Ghost Hunting, è palestinese il miglior documentario del festival di Berlino

Il regista Raed Andoni ricrea in un capannone di Ramallah il carcere israeliano dove fu prigioniero. Coinvolti nel progetto altri ex detenuti

Il miglior documentario del festival di Berlino 2017, relativo alla sezione Panorama, è Ghost Hunting del regista palestinese Raed Andoni. Tratta di un argomento forte, di quelli che rimarranno per sempre impressi nella mente e nel corpo di è stato costretto a subirli, anche a distanza di decenni: la detenzione, nel centro d'interrograzione di Moskobiya a Gerusalemme, di prigionieri palestinesi da parte dell'esercito israeliano. Tale esperienza è resa ancora più diretta in quanto il film fa rivivere la crudeltà dei trattamenti alle stesse persone che li subirono. L'idea di Andoni è, da una parte, semplice, e dall'altra rischiosa. Tanto nei termini della tensione emotiva che si manifesta in quei reduci quanto nel modo artistico individuato per rappresentare i fatti.

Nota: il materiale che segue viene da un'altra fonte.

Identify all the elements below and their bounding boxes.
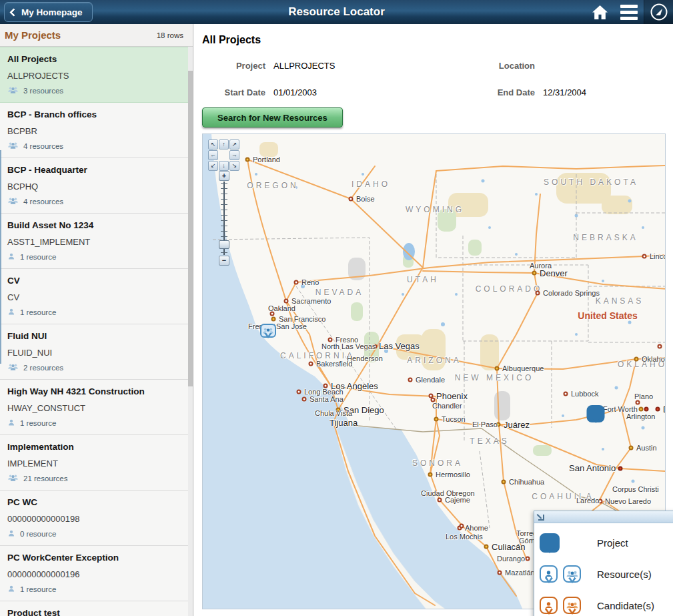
- project-item-count: 1 resource: [20, 253, 56, 261]
- city-label: Boise: [356, 195, 375, 203]
- project-label: Project: [202, 61, 265, 71]
- legend-icons: [540, 565, 594, 583]
- legend-collapse-icon[interactable]: [538, 514, 544, 521]
- project-item-code: IMPLEMENT: [7, 457, 181, 470]
- legend-row: Resource(s): [540, 562, 673, 586]
- project-list-item[interactable]: Product test: [0, 601, 188, 616]
- project-marker[interactable]: [587, 405, 605, 422]
- city-label: Oklahoma City: [642, 355, 666, 363]
- project-item-code: 000000000000198: [7, 513, 181, 525]
- city-dot: [328, 338, 333, 342]
- city-label: Colorado Springs: [543, 289, 600, 297]
- city-label: Laredo: [576, 497, 599, 505]
- group-pin-icon: [260, 324, 276, 338]
- city-dot: [658, 344, 662, 349]
- project-list-item[interactable]: PC WC0000000000001980 resource: [0, 491, 188, 546]
- project-item-name: BCP - Headquarter: [7, 164, 181, 176]
- city-label: Nuevo Laredo: [605, 497, 651, 505]
- project-list-item[interactable]: ImplementationIMPLEMENT 21 resources: [0, 435, 188, 491]
- project-pin-icon: [587, 405, 605, 422]
- city-dot: [270, 312, 275, 316]
- city-dot: [271, 317, 276, 322]
- project-list-item[interactable]: Fluid NUIFLUID_NUI 2 resources: [0, 324, 188, 380]
- project-item-count: 1 resource: [20, 308, 56, 316]
- project-item-count: 21 resources: [23, 475, 67, 483]
- sidebar-scrollbar[interactable]: [188, 47, 193, 616]
- pan-right-button[interactable]: →: [229, 150, 239, 160]
- project-item-resources: 0 resource: [7, 528, 181, 539]
- resource-locator-screen: My Homepage Resource Locator My Projects: [0, 0, 673, 616]
- navbar-compass-icon: [650, 3, 668, 21]
- project-list-item[interactable]: CVCV1 resource: [0, 269, 188, 324]
- city-dot: [536, 291, 540, 296]
- navbar-button[interactable]: [644, 0, 673, 24]
- project-list-item[interactable]: PC WorkCenter Exception0000000000001961 …: [0, 546, 188, 601]
- project-list-item[interactable]: High Way NH 4321 ConstructionHWAY_CONSTU…: [0, 380, 188, 435]
- state-label: COLORADO: [476, 284, 543, 294]
- person-icon: [7, 417, 15, 429]
- project-pin-icon: [540, 533, 560, 553]
- project-list: All ProjectsALLPROJECTS 3 resourcesBCP -…: [0, 47, 188, 616]
- zoom-slider-thumb[interactable]: [219, 240, 229, 249]
- project-item-resources: 2 resources: [7, 362, 181, 373]
- city-dot: [564, 392, 568, 396]
- city-label: Chandler: [432, 402, 462, 410]
- sidebar-scrollbar-thumb[interactable]: [188, 71, 193, 386]
- group-icon: [7, 362, 19, 374]
- city-dot: [294, 280, 299, 285]
- project-item-code: BCPHQ: [7, 180, 181, 193]
- home-button[interactable]: [585, 0, 614, 24]
- city-label: Glendale: [416, 376, 445, 384]
- project-item-resources: 1 resource: [7, 583, 181, 595]
- pan-up-left-button[interactable]: ↖: [208, 139, 218, 149]
- zoom-out-button[interactable]: −: [219, 256, 229, 266]
- project-fields: Project ALLPROJECTS Location Start Date …: [202, 61, 673, 97]
- city-dot: [642, 254, 647, 259]
- back-button[interactable]: My Homepage: [4, 2, 93, 22]
- pan-down-left-button[interactable]: ↙: [208, 161, 218, 171]
- city-label: Denver: [540, 268, 568, 278]
- pan-up-button[interactable]: ↑: [219, 139, 229, 149]
- group-icon: [7, 85, 19, 97]
- group-orange-pin-icon: [563, 597, 581, 614]
- city-label: Durango: [497, 555, 525, 563]
- resource-group-marker[interactable]: [260, 324, 276, 338]
- search-new-resources-button[interactable]: Search for New Resources: [202, 107, 343, 127]
- zoom-slider-track[interactable]: [219, 182, 229, 255]
- city-dot: [438, 498, 442, 503]
- person-blue-pin-icon: [540, 565, 558, 583]
- project-item-name: BCP - Branch offices: [7, 108, 181, 121]
- city-label: Tulsa: [665, 342, 666, 350]
- state-label: CALIFORNIA: [280, 351, 355, 360]
- actions-menu-button[interactable]: [614, 0, 644, 24]
- legend-body: Project Resource(s) Candidate(s): [534, 531, 673, 616]
- pan-up-right-button[interactable]: ↗: [229, 139, 239, 149]
- pan-down-right-button[interactable]: ↘: [229, 161, 239, 171]
- start-date-value: 01/01/2003: [273, 87, 457, 97]
- city-label: Chula Vista: [315, 409, 352, 417]
- project-list-item[interactable]: BCP - HeadquarterBCPHQ 4 resources: [0, 158, 188, 214]
- project-item-code: FLUID_NUI: [7, 346, 181, 359]
- sidebar: My Projects 18 rows All ProjectsALLPROJE…: [0, 24, 193, 616]
- city-label: Tijuana: [329, 418, 358, 428]
- state-label: SOUTH DAKOTA: [544, 178, 638, 187]
- project-list-item[interactable]: Build Asset No 1234ASST1_IMPLEMENT1 reso…: [0, 214, 188, 269]
- pan-down-button[interactable]: ↓: [219, 161, 229, 171]
- city-label: Los Mochis: [446, 533, 483, 541]
- city-label: Mazatlán: [505, 569, 535, 577]
- pan-left-button[interactable]: ←: [208, 150, 218, 160]
- project-item-count: 1 resource: [20, 585, 56, 593]
- project-list-item[interactable]: BCP - Branch officesBCPBR 4 resources: [0, 103, 188, 158]
- city-label: Sacramento: [291, 297, 331, 305]
- project-item-code: ALLPROJECTS: [7, 69, 181, 82]
- project-list-item[interactable]: All ProjectsALLPROJECTS 3 resources: [0, 47, 188, 103]
- hamburger-icon: [620, 5, 638, 20]
- project-item-count: 4 resources: [23, 142, 63, 150]
- city-dot: [639, 407, 644, 412]
- city-dot: [245, 158, 250, 162]
- person-orange-pin-icon: [540, 597, 558, 614]
- project-item-count: 4 resources: [23, 198, 63, 206]
- project-item-code: ASST1_IMPLEMENT: [7, 236, 181, 248]
- zoom-in-button[interactable]: +: [219, 171, 229, 181]
- sidebar-edge-indicator: [0, 150, 1, 364]
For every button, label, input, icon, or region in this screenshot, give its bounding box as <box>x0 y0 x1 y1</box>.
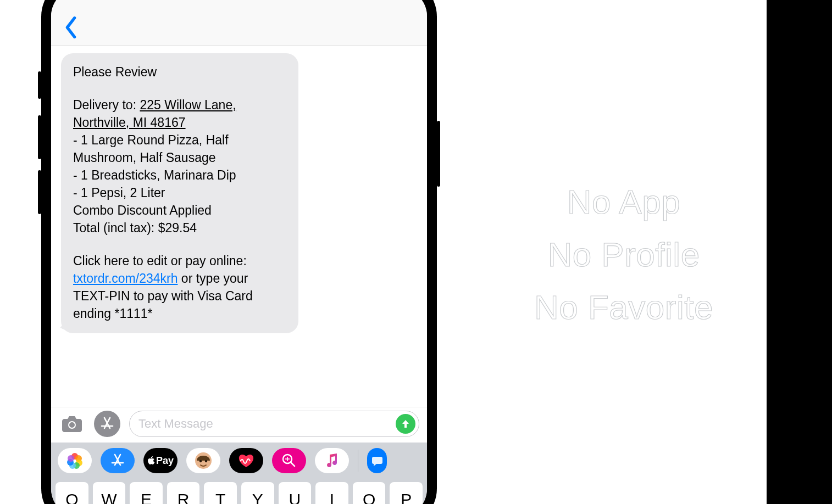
app-strip-separator <box>358 450 358 472</box>
search-grid-icon <box>281 453 297 468</box>
key-r[interactable]: R <box>167 482 200 504</box>
total-line: Total (incl tax): $29.54 <box>73 221 197 235</box>
app-store-icon <box>109 452 126 469</box>
message-body: Delivery to: 225 Willow Lane, Northville… <box>73 96 286 237</box>
key-p[interactable]: P <box>390 482 423 504</box>
phone-screen: Please Review Delivery to: 225 Willow La… <box>51 0 427 504</box>
camera-icon <box>61 415 83 433</box>
key-i[interactable]: I <box>315 482 348 504</box>
svg-point-11 <box>68 455 74 462</box>
discount-line: Combo Discount Applied <box>73 203 212 217</box>
apple-pay-icon[interactable]: Pay <box>143 448 178 473</box>
digital-touch-icon[interactable] <box>229 448 263 473</box>
delivery-label: Delivery to: <box>73 98 140 112</box>
incoming-message-bubble: Please Review Delivery to: 225 Willow La… <box>61 53 298 333</box>
slide-canvas: Please Review Delivery to: 225 Willow La… <box>0 0 767 504</box>
messages-navbar <box>51 0 427 46</box>
arrow-up-icon <box>400 418 411 429</box>
svg-line-19 <box>291 462 295 466</box>
slide-headlines: No App No Profile No Favorite <box>495 176 753 334</box>
more-apps-icon[interactable] <box>367 448 387 473</box>
headline-2: No Profile <box>495 228 753 281</box>
svg-point-16 <box>199 460 202 462</box>
key-t[interactable]: T <box>204 482 237 504</box>
order-item-2: - 1 Breadsticks, Marinara Dip <box>73 168 236 182</box>
compose-bar <box>51 407 427 443</box>
music-app-icon[interactable] <box>315 448 349 473</box>
bubble-icon <box>371 455 383 467</box>
svg-point-1 <box>69 422 75 428</box>
key-q[interactable]: Q <box>56 482 88 504</box>
imessage-app-strip[interactable]: Pay <box>51 443 427 478</box>
camera-button[interactable] <box>59 411 85 437</box>
key-y[interactable]: Y <box>241 482 274 504</box>
phone-frame: Please Review Delivery to: 225 Willow La… <box>41 0 437 504</box>
apple-logo-icon <box>147 456 155 465</box>
message-cta: Click here to edit or pay online: txtord… <box>73 252 286 322</box>
back-button[interactable] <box>63 16 79 38</box>
key-o[interactable]: O <box>353 482 386 504</box>
phone-volume-up <box>38 115 41 159</box>
chat-thread[interactable]: Please Review Delivery to: 225 Willow La… <box>51 46 427 407</box>
app-store-button[interactable] <box>94 411 120 437</box>
key-e[interactable]: E <box>130 482 163 504</box>
message-input-wrap[interactable] <box>129 411 419 437</box>
photos-flower-icon <box>66 452 83 469</box>
keyboard-top-row[interactable]: Q W E R T Y U I O P <box>51 478 427 504</box>
message-title: Please Review <box>73 63 286 81</box>
key-w[interactable]: W <box>93 482 126 504</box>
memoji-face-icon <box>192 450 214 472</box>
bubble-tail-icon <box>58 319 69 330</box>
headline-1: No App <box>495 176 753 228</box>
phone-power-button <box>437 121 440 187</box>
apple-pay-label: Pay <box>156 455 174 467</box>
cta-prefix: Click here to edit or pay online: <box>73 254 247 268</box>
app-store-strip-icon[interactable] <box>101 448 135 473</box>
hashtag-images-icon[interactable] <box>272 448 306 473</box>
app-store-icon <box>99 416 115 432</box>
order-item-1: - 1 Large Round Pizza, Half Mushroom, Ha… <box>73 133 229 165</box>
message-input[interactable] <box>138 417 396 431</box>
memoji-app-icon[interactable] <box>186 448 220 473</box>
photos-app-icon[interactable] <box>58 448 92 473</box>
headline-3: No Favorite <box>495 281 753 334</box>
payment-link[interactable]: txtordr.com/234krh <box>73 271 178 285</box>
send-button[interactable] <box>396 414 415 434</box>
phone-volume-down <box>38 170 41 214</box>
phone-mute-switch <box>38 71 41 99</box>
music-note-icon <box>325 453 339 468</box>
heart-icon <box>237 453 256 468</box>
svg-point-17 <box>205 460 207 462</box>
key-u[interactable]: U <box>279 482 312 504</box>
order-item-3: - 1 Pepsi, 2 Liter <box>73 186 165 200</box>
chevron-left-icon <box>63 16 79 38</box>
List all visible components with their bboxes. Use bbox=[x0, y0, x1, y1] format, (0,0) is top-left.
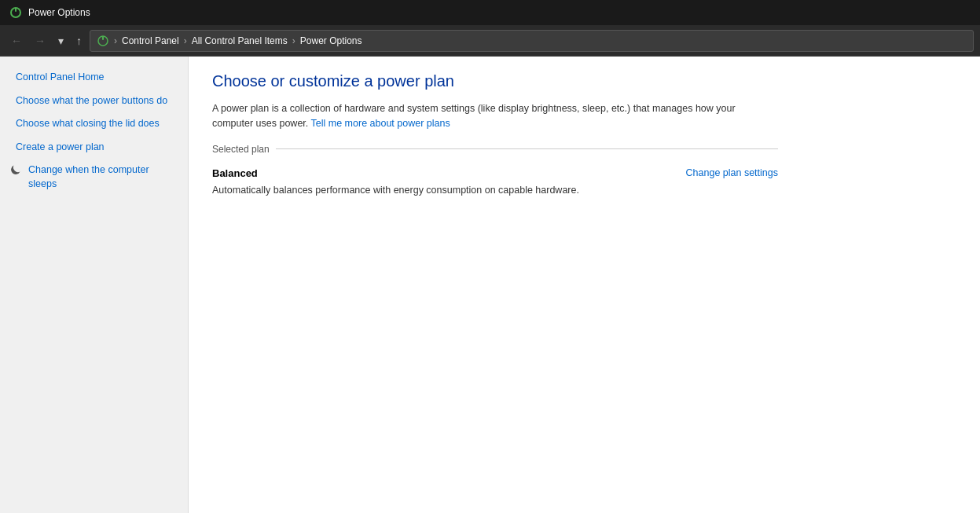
dropdown-button[interactable]: ▾ bbox=[53, 31, 68, 50]
plan-name: Balanced bbox=[212, 167, 258, 179]
path-sep-2: › bbox=[184, 35, 187, 46]
plan-row: Balanced Change plan settings bbox=[212, 167, 778, 179]
section-divider: Selected plan bbox=[212, 144, 778, 155]
power-options-icon bbox=[9, 6, 22, 19]
forward-icon: → bbox=[35, 35, 46, 47]
title-bar: Power Options bbox=[0, 0, 980, 25]
page-title: Choose or customize a power plan bbox=[212, 72, 956, 90]
right-content: Choose or customize a power plan A power… bbox=[189, 57, 980, 513]
sidebar-item-power-buttons[interactable]: Choose what the power buttons do bbox=[0, 90, 188, 113]
path-sep-1: › bbox=[114, 35, 117, 46]
path-power-options[interactable]: Power Options bbox=[300, 35, 362, 46]
divider-line bbox=[276, 148, 778, 149]
sidebar-item-create-power-plan[interactable]: Create a power plan bbox=[0, 136, 188, 159]
page-description: A power plan is a collection of hardware… bbox=[212, 101, 778, 131]
folder-icon bbox=[97, 35, 109, 47]
moon-icon bbox=[9, 163, 22, 176]
back-icon: ← bbox=[11, 35, 22, 47]
up-button[interactable]: ↑ bbox=[72, 31, 86, 50]
plan-description: Automatically balances performance with … bbox=[212, 184, 621, 198]
tell-me-more-link[interactable]: Tell me more about power plans bbox=[311, 118, 450, 129]
svg-rect-3 bbox=[102, 36, 104, 40]
dropdown-icon: ▾ bbox=[58, 35, 64, 47]
up-icon: ↑ bbox=[76, 35, 82, 47]
sidebar-item-control-panel-home[interactable]: Control Panel Home bbox=[0, 66, 188, 90]
section-label: Selected plan bbox=[212, 144, 276, 155]
svg-rect-1 bbox=[15, 8, 17, 12]
sidebar-item-change-sleep-label: Change when the computer sleeps bbox=[28, 163, 175, 191]
description-text: A power plan is a collection of hardware… bbox=[212, 103, 736, 129]
address-path[interactable]: › Control Panel › All Control Panel Item… bbox=[90, 30, 974, 52]
main-layout: Control Panel Home Choose what the power… bbox=[0, 57, 980, 513]
back-button[interactable]: ← bbox=[6, 31, 27, 50]
path-all-items[interactable]: All Control Panel Items bbox=[192, 35, 288, 46]
forward-button[interactable]: → bbox=[30, 31, 50, 50]
change-plan-settings-link[interactable]: Change plan settings bbox=[686, 167, 778, 178]
address-bar: ← → ▾ ↑ › Control Panel › All Control Pa… bbox=[0, 25, 980, 57]
left-panel: Control Panel Home Choose what the power… bbox=[0, 57, 189, 513]
path-sep-3: › bbox=[292, 35, 295, 46]
sidebar-item-change-sleep[interactable]: Change when the computer sleeps bbox=[0, 159, 188, 196]
window-title: Power Options bbox=[28, 7, 90, 18]
sidebar-item-closing-lid[interactable]: Choose what closing the lid does bbox=[0, 112, 188, 136]
path-control-panel[interactable]: Control Panel bbox=[122, 35, 179, 46]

Deciso a fare un film per non dimenticare quella pagina di storia, egli stesso prigioniero a Moskobiya, Raed Andoni (palestinese nato a Amman in Giordania nel 1967) mette un annuncio su un giornale di Ramallah per cercare ex detenuti in quel carcere. Ma non solo. Chi risponderà all'annuncio dovrà avere anche esperienze come artigiano, architetto o attore. Perché Andoni ha deciso di allestire, in un capannone della città palestinese, un set per ricreare, in miniatura, gli ambienti della prigione: celle, stanze per gli interrogatori e le torture, corridoi. Andoni fa un casting, sceglie i ruoli che gli ex carcerati dovranno interpretare e le mansioni da dare a chi dovrà manualmente dedicarsi alla ri-costruzione di Moskobiya. Vuole farne un film, che è già quello che lo spettatore sta vedendo. Ricorre all'animazione nel disegnare se stesso giovane uomo incappucciato, condotto, legato, isolato tra quelle pareti. Quando la rappresentazione-seduta psicanalitica ha termine, la saracinesca del capannone si riapre, il regista esce, al suo fianco riappare la sua figura animata, ombra che lo segue come un fantasma anche ora che è libero. Nel mezzo, dopo l'arrivo e prima della partenza, il confine tra realtà e finzione è stato più volte superato. In certe scene la vera frustrazione, il ricordo delle violenze, ha preso il sopravvento in chi stava rimettendo in campo il passato recitandolo. Talvolta, il regista ha imposto la sua visione autoritaria alla quale gli ex detenuti-interpreti si sono ribellati. Il capannone-prigione si è trasformato in un gioco di specchi, in un labirinto del dolore nel quale incamminarsi e ri-guardarsi e, al tempo stesso, in un luogo in cui i personaggi hanno portato schegge delle loro storie personali vissute nel presente. Ghost Hunting contiene tali conflittualità e l'ambizione di essere un atto di denuncia e una riflessione pratica e teorica sulla realizzazione di un progetto.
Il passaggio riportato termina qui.